### WHAT IS REQUIRED
Copy each line from the data that has the word "when" in it.
□ □ □ □
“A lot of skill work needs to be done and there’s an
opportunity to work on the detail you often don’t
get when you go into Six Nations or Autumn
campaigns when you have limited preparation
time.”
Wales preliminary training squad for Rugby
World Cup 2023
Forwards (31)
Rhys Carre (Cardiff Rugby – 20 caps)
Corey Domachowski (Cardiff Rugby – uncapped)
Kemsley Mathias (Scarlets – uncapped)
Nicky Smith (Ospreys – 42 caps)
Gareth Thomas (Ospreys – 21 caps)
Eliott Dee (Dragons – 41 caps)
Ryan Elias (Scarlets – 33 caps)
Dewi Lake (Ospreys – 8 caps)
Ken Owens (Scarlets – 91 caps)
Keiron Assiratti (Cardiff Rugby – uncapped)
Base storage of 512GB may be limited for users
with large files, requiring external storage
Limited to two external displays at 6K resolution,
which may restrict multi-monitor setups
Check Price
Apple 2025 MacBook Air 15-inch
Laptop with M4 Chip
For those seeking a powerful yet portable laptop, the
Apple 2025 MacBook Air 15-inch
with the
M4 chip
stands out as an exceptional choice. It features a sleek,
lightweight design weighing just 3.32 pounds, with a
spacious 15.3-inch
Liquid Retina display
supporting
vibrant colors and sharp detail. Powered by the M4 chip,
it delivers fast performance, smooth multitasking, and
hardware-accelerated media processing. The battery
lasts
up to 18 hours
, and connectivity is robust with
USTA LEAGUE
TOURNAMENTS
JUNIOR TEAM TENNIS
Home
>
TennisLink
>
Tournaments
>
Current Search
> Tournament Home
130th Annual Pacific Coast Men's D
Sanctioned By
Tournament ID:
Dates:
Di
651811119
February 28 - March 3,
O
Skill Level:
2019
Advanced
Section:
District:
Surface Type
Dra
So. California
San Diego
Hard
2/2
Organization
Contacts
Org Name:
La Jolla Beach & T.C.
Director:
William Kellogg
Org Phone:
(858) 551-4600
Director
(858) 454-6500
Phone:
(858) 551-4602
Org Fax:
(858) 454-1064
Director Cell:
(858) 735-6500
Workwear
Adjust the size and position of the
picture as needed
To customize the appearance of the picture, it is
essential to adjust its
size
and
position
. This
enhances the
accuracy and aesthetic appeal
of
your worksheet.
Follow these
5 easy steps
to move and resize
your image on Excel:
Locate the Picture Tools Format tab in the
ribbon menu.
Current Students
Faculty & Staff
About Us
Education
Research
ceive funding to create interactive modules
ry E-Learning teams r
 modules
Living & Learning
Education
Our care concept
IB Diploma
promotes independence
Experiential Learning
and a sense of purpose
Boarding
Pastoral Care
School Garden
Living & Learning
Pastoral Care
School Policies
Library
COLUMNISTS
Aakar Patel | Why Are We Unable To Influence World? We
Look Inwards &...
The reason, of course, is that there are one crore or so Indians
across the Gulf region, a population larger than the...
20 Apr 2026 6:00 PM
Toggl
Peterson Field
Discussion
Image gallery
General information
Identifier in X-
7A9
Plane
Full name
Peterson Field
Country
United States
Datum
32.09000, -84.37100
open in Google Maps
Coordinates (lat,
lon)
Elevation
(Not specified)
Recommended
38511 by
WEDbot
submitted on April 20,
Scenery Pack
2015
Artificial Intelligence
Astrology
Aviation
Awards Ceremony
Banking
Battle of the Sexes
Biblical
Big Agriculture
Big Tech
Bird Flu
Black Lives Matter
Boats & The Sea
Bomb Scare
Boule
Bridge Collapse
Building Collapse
□ □ □ □
### WRITTEN ANSWER
get when you go into Six Nations or Autumn
campaigns when you have limited preparation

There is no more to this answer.